Monica Rahanitraniriana

Personal information
- Born: 13 September 1970 (age 55) Madagascar
- Height: 165 cm (5 ft 5 in)

Sport
- Sport: Sprinting

Achievements and titles
- Personal best: 11.60

Medal record
Women's athletics
Representing Madagascar
African Championships
| Bronze medal – third place | 1992 Belle Vue Harel | 4×100 m |

= Monica Rahanitraniriana =

Malagasy sprinter

Monica Rahanitraniriana (born 13 September 1970) is a Malagasy sprinter.

She competed in the 100 metres at the 1988 World Junior Championships without reaching the final. Her first relay success came at the 1992 African Championships, when she won a bronze medal with the Malagasy team.
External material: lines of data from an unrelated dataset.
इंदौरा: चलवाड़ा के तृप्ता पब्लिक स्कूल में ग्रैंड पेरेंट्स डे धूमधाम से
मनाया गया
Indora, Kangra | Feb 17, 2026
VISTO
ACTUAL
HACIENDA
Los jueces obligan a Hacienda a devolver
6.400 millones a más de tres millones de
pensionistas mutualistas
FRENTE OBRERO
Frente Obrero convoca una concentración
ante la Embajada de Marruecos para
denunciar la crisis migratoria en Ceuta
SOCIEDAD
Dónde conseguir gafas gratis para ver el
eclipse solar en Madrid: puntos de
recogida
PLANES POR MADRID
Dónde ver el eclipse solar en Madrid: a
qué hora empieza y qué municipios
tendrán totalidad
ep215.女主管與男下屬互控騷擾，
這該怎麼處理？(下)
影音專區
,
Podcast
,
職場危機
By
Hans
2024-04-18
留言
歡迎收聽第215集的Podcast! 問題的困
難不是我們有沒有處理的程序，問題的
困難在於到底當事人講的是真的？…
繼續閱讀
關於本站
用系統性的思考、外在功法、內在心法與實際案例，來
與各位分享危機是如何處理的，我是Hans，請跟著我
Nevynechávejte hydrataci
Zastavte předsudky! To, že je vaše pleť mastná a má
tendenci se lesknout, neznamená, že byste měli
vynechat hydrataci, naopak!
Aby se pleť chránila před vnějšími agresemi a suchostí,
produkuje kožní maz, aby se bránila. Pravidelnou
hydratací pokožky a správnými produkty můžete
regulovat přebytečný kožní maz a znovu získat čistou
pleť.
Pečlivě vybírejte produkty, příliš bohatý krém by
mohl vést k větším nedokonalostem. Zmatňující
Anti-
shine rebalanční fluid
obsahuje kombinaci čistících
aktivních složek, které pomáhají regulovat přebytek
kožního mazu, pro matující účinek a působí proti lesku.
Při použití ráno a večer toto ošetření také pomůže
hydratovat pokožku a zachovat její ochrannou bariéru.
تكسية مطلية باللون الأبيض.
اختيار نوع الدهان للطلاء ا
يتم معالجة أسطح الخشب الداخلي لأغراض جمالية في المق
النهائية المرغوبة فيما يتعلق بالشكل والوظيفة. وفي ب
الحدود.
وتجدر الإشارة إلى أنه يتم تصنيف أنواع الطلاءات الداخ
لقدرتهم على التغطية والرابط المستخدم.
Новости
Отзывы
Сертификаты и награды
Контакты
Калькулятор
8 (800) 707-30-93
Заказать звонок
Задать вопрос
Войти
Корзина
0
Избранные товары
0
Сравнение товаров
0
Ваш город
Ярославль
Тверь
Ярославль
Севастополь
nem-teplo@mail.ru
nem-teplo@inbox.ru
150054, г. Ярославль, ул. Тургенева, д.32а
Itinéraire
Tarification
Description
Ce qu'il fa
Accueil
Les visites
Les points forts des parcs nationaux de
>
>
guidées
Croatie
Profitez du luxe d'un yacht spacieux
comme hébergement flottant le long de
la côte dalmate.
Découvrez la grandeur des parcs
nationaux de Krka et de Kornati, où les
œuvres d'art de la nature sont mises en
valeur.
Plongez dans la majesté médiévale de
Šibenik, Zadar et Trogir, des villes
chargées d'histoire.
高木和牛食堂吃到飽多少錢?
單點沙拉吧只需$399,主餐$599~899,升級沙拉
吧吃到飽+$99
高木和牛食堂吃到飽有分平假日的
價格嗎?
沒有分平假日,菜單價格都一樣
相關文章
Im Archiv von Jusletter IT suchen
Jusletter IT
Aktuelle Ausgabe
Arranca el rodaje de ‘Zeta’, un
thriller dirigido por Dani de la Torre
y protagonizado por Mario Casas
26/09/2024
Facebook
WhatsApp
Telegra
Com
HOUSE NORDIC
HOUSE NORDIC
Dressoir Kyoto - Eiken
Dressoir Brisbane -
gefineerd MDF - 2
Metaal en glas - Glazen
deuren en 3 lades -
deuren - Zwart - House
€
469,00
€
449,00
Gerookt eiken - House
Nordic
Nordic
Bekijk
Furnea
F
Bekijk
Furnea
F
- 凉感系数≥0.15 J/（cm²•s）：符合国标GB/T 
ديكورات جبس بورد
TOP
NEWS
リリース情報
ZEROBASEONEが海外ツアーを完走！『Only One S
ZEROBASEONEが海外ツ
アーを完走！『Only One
She followed this up with another relay bronze at the 1994 Jeux de la Francophonie.

At the 1997 Jeux de la Francophonie she finished sixth in the 400 metres and won a bronze medal in the 4 × 100 metres relay. The Malagasy team with Rahanitraniriana as a member was also able to compete in the Women's 4 × 100 metres relay at the 2000 Summer Olympics. Her team's time in the qualifiers was 43.61, followed by 43.98 in the semifinals. At the 2001 Jeux de la Francophonie Rahanitraniriana won yet another relay bronze.

She also won the 400 metres event at the 2003 Indian Ocean Games.